**What you need to do:** Only those lines in the data below from the line containing "and 31 October 2027, with a minimum spend of" through the line containing "accommodation-only, cruise and", both included, should be restated word for word.

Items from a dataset
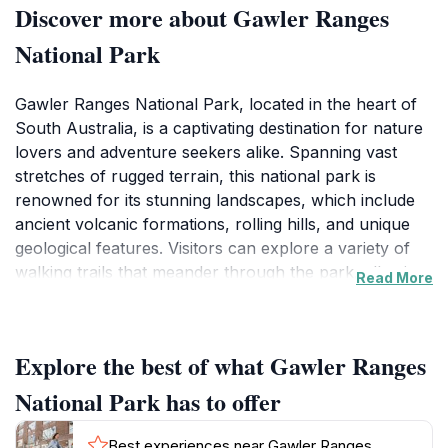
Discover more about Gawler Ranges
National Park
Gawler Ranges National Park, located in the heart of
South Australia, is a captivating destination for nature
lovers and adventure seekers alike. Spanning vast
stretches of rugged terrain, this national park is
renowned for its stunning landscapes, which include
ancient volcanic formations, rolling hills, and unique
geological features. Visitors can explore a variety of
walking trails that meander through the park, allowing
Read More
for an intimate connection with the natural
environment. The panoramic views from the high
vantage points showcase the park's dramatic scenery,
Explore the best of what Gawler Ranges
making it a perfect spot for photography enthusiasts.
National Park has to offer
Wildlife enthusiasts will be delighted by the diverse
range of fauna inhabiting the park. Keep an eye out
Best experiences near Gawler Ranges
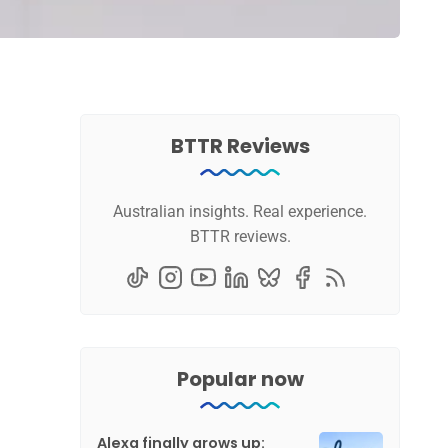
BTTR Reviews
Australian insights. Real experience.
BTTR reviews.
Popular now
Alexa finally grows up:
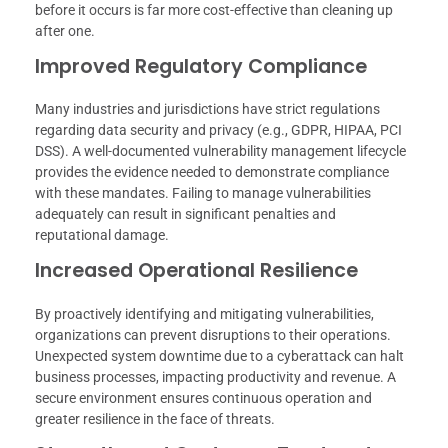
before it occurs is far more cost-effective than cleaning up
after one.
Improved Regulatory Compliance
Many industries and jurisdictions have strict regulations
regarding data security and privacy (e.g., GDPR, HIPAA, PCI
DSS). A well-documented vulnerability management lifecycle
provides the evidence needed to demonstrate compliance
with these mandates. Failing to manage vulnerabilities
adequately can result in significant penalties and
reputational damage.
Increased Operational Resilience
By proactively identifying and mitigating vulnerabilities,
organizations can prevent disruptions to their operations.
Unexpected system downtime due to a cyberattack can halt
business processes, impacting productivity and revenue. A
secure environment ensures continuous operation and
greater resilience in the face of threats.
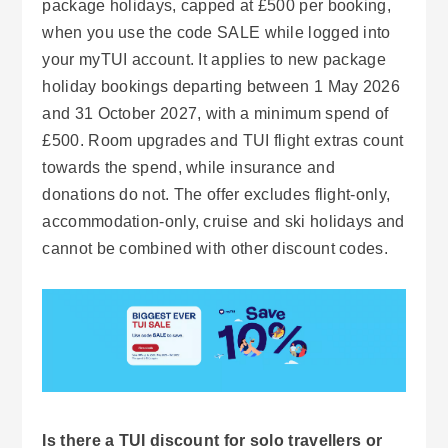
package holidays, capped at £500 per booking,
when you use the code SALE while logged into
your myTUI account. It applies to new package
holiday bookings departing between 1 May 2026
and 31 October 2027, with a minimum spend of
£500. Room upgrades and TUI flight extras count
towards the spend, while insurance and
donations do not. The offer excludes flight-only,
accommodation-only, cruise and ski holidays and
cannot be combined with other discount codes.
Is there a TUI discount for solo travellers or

**Answer box:**
and 31 October 2027, with a minimum spend of
£500. Room upgrades and TUI flight extras count
towards the spend, while insurance and
donations do not. The offer excludes flight-only,
accommodation-only, cruise and ski holidays and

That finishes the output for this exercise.